EXERCISE:
Find and copy the lines in the records beneath this task that contain the word "không".

--- START ---

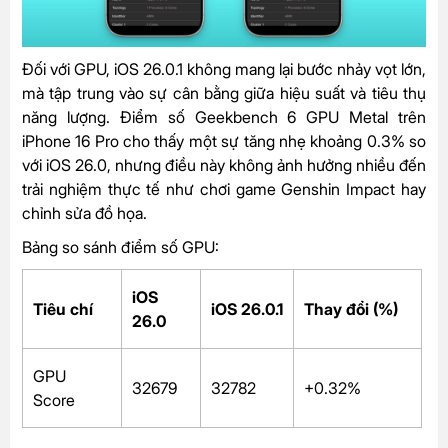
Đối với GPU, iOS 26.0.1 không mang lại bước nhảy vọt lớn,
mà tập trung vào sự cân bằng giữa hiệu suất và tiêu thụ
năng lượng. Điểm số Geekbench 6 GPU Metal trên
iPhone 16 Pro cho thấy một sự tăng nhẹ khoảng 0.3% so
với iOS 26.0, nhưng điều này không ảnh hưởng nhiều đến
trải nghiệm thực tế như chơi game Genshin Impact hay
chỉnh sửa đồ họa.
Bảng so sánh điểm số GPU:
iOS
Tiêu chí
iOS 26.0.1
Thay đổi (%)
26.0
GPU
32679
32782
+0.32%
Score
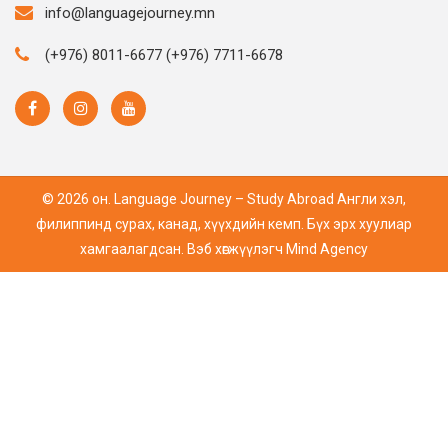
info@languagejourney.mn
(+976) 8011-6677 (+976) 7711-6678
© 2026 он. Language Journey – Study Abroad Англи хэл,
филиппинд сурах, канад, хүүхдийн кемп. Бүх эрх хуулиар
хамгаалагдсан. Вэб хөгжүүлэгч
Mind Agency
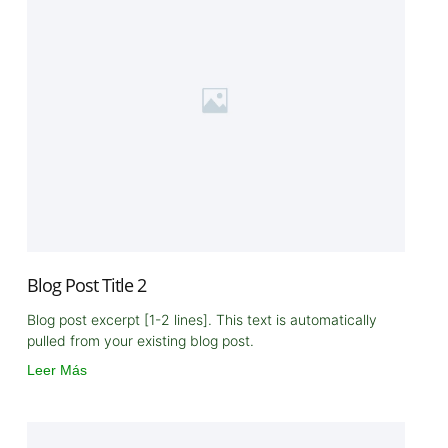
Blog Post Title 2
Blog post excerpt [1-2 lines]. This text is automatically
pulled from your existing blog post.
Leer Más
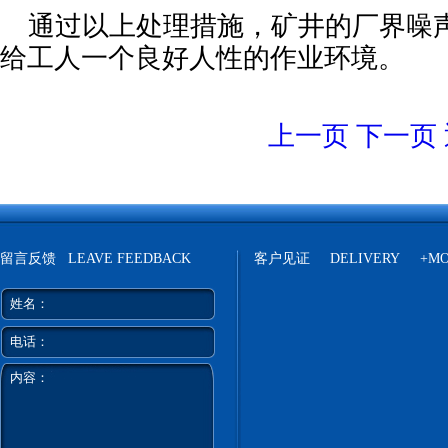
通过以上处理措施，矿井的厂界噪
给工人一个良好人性的作业环境。
上一页
下一页
留言反馈 LEAVE FEEDBACK
客户见证 DELIVERY +
MO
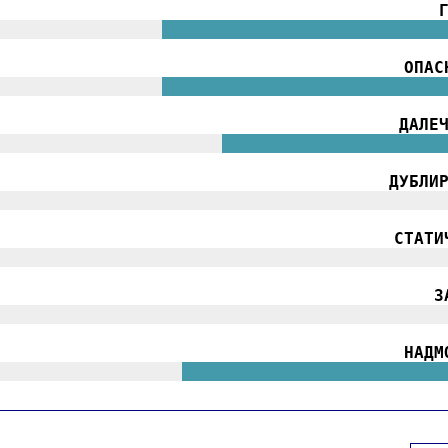
|||||||||||||||||
||||||||||||||||||||||||||||
ОПАС
|||||||||||||||||
||||||||||||||||||||||||||||
ДАЛЕ
|||||||||||||||||||||||
||||||||||||||||||||||
ДУБЛИ
|||||||||||||||||||||||||||||||||||||||||||||
СТАТИ
|||||||||||||||||||||||||||||||||||||||||||||
З
|||||||||||||||||||||||||||||||||||||||||||||
НАДМ
|||||||||||||||||||
||||||||||||||||||||||||||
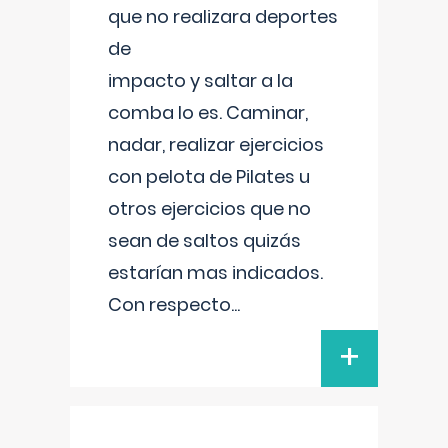
que no realizara deportes
de
impacto y saltar a la
comba lo es. Caminar,
nadar, realizar ejercicios
con pelota de Pilates u
otros ejercicios que no
sean de saltos quizás
estarían mas indicados.
Con respecto
...
+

--- END ---

SOLUTION BELOW:
Đối với GPU, iOS 26.0.1 không mang lại bước nhảy vọt lớn,
với iOS 26.0, nhưng điều này không ảnh hưởng nhiều đến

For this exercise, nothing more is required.